**What the task requires:** Every line below is to be copied exactly, with the pictures left out.
:::::
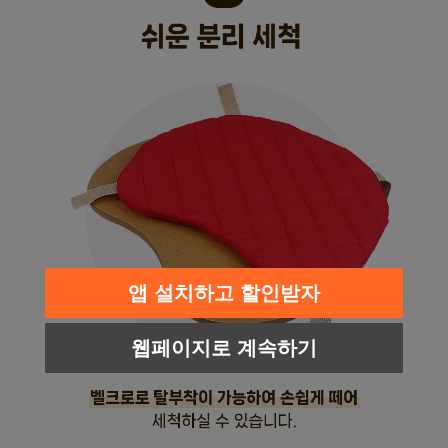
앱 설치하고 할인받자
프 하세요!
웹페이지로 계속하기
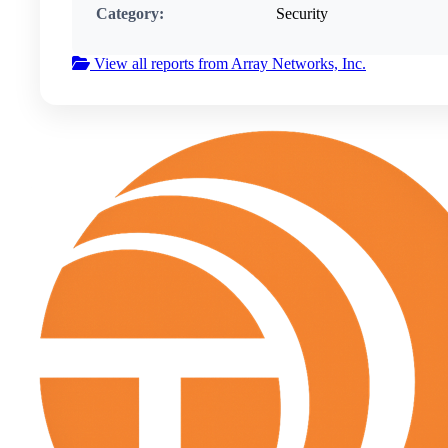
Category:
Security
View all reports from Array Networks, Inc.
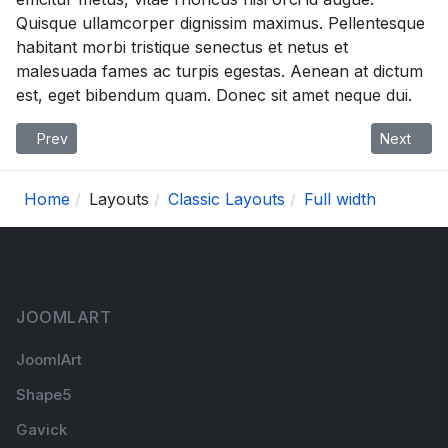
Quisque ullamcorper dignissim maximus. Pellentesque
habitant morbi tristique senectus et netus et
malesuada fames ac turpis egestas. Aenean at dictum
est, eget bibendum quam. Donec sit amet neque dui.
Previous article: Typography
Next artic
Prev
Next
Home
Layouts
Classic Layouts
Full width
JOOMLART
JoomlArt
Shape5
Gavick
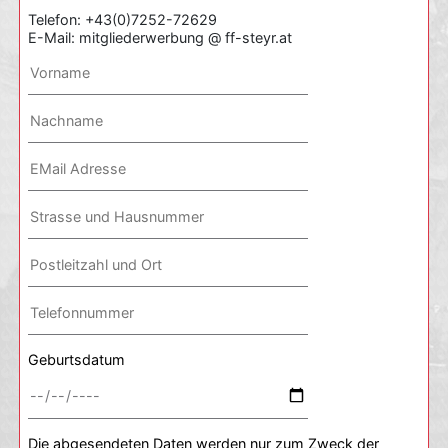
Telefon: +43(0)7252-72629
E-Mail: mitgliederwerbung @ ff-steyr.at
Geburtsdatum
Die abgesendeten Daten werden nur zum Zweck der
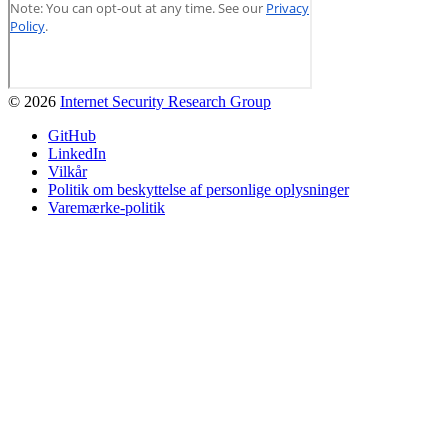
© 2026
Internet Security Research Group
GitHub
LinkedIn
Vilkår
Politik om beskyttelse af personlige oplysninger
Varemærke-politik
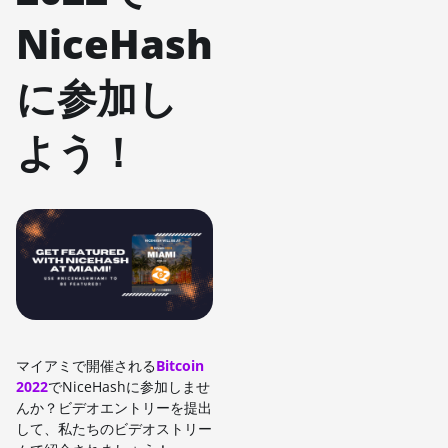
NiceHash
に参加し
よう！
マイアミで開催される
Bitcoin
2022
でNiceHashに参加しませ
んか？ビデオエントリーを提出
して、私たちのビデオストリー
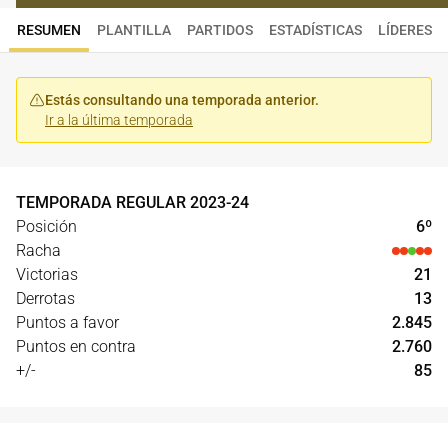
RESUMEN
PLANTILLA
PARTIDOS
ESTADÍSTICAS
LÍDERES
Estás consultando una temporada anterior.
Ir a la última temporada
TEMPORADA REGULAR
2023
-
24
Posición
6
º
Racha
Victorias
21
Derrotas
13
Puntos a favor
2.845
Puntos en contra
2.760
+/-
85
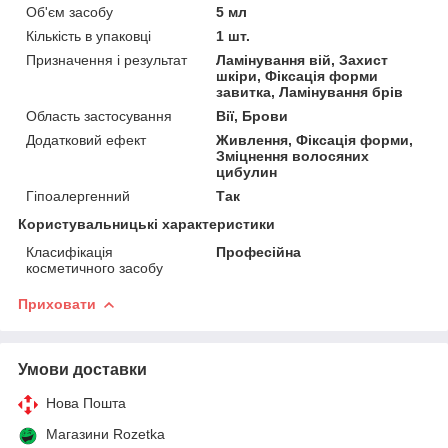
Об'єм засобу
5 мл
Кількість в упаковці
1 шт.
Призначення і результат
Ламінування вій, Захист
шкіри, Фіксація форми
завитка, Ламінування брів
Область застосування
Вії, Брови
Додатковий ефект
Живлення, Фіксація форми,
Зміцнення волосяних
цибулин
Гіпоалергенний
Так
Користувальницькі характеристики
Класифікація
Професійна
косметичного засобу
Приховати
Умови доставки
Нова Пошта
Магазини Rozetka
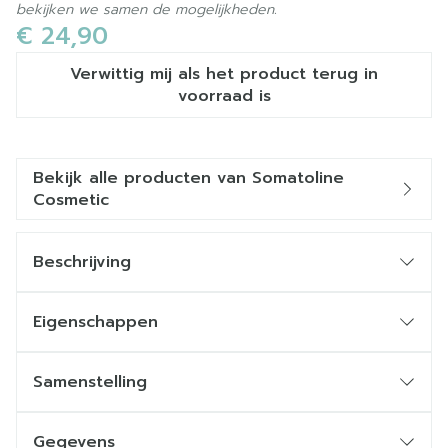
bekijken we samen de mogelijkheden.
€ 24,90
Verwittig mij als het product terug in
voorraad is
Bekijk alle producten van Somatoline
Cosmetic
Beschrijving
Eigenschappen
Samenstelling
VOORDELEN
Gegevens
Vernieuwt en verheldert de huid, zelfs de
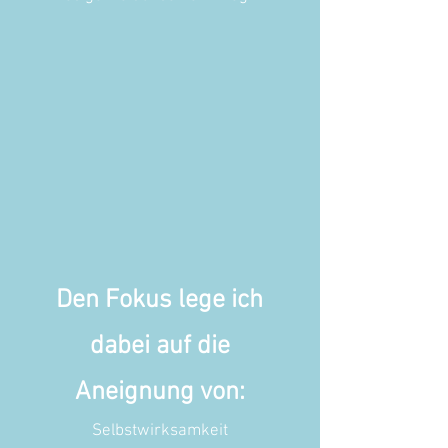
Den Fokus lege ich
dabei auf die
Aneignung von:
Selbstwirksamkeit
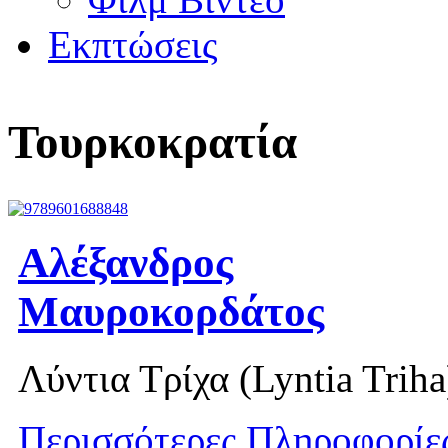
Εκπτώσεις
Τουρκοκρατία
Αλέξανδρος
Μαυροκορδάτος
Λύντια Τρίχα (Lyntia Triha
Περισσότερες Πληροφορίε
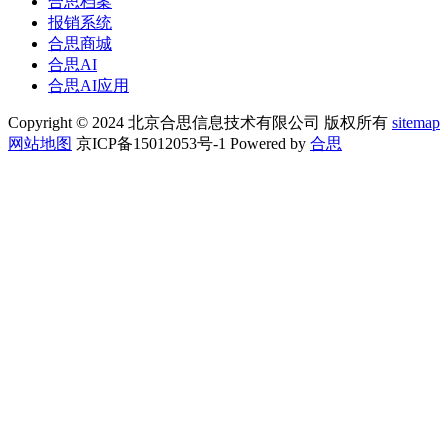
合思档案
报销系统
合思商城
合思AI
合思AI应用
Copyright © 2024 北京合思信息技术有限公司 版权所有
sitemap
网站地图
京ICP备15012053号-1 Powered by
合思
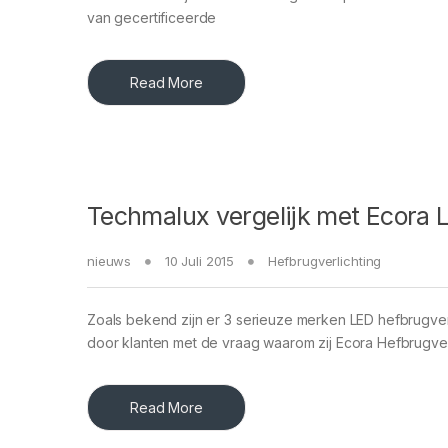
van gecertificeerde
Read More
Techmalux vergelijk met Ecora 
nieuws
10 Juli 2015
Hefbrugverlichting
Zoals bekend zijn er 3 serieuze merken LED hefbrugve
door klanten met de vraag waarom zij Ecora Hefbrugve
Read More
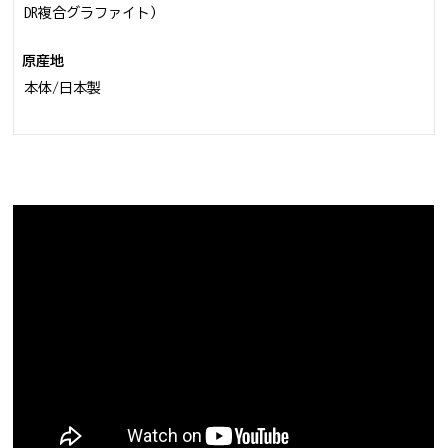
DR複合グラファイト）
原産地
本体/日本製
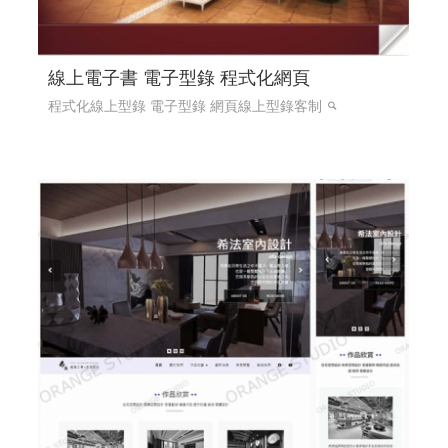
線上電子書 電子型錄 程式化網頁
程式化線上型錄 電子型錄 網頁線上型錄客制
:::::
**Problem solution:**
앱 설치하고 할인받자
프 하세요!
웹페이지로 계속하기
Category:
Security
View all reports from Array Networks, Inc.
Quisque ullamcorper dignissim maximus. Pellentesque
habitant morbi tristique senectus et netus et
malesuada fames ac turpis egestas. Aenean at dictum
est, eget bibendum quam. Donec sit amet neque dui.
Previous article: Typography
Next artic
Prev
Next
Home
Layouts
Classic Layouts
Full width
JOOMLART
JoomlArt
Shape5
Gavick
Telefon: +43(0)7252-72629
E-Mail: mitgliederwerbung @ ff-steyr.at
Geburtsdatum
Die abgesendeten Daten werden nur zum Zweck der
© 2026
Internet Security Research Group
GitHub
LinkedIn
Vilkår
Politik om beskyttelse af personlige oplysninger
Varemærke-politik
NiceHash
に参加し
よう！
マイアミで開催される
Bitcoin
2022
でNiceHashに参加しませ
んか？ビデオエントリーを提出
して、私たちのビデオストリー
RESUMEN
PLANTILLA
PARTIDOS
ESTADÍSTICAS
LÍDERES
Estás consultando una temporada anterior.
Ir a la última temporada
TEMPORADA REGULAR
2023
-
24
Posición
6
º
Racha
Victorias
21
Derrotas
13
Puntos a favor
2.845
Puntos en contra
2.760
+/-
85
Об'єм засобу
5 мл
Кількість в упаковці
1 шт.
Призначення і результат
Ламінування вій, Захист
шкіри, Фіксація форми
завитка, Ламінування брів
Область застосування
Вії, Брови
Додатковий ефект
Живлення, Фіксація форми,
Зміцнення волосяних
цибулин
Гіпоалергенний
Так
Користувальницькі характеристики
Класифікація
Професійна
косметичного засобу
Приховати
Умови доставки
Нова Пошта
Магазини Rozetka
bekijken we samen de mogelijkheden.
€ 24,90
Verwittig mij als het product terug in
voorraad is
Bekijk alle producten van Somatoline
Cosmetic
Beschrijving
Eigenschappen
Samenstelling
VOORDELEN
Gegevens
Vernieuwt en verheldert de huid, zelfs de
Den Fokus lege ich
dabei auf die
Aneignung von:
Selbstwirksamkeit
Εκπτώσεις
Τουρκοκρατία
Αλέξανδρος
Μαυροκορδάτος
Λύντια Τρίχα (Lyntia Triha
Περισσότερες Πληροφορίε
合思档案
报销系统
合思商城
合思AI
合思AI应用
Copyright © 2024 北京合思信息技术有限公司 版权所有
sitemap
网站地图
京ICP备15012053号-1 Powered by
合思
van gecertificeerde
Read More
Techmalux vergelijk met Ecora 
nieuws
10 Juli 2015
Hefbrugverlichting
Zoals bekend zijn er 3 serieuze merken LED hefbrugve
door klanten met de vraag waarom zij Ecora Hefbrugve
Read More
DR複合グラファイト）
原産地
本体/日本製
線上電子書 電子型錄 程式化網頁
程式化線上型錄 電子型錄 網頁線上型錄客制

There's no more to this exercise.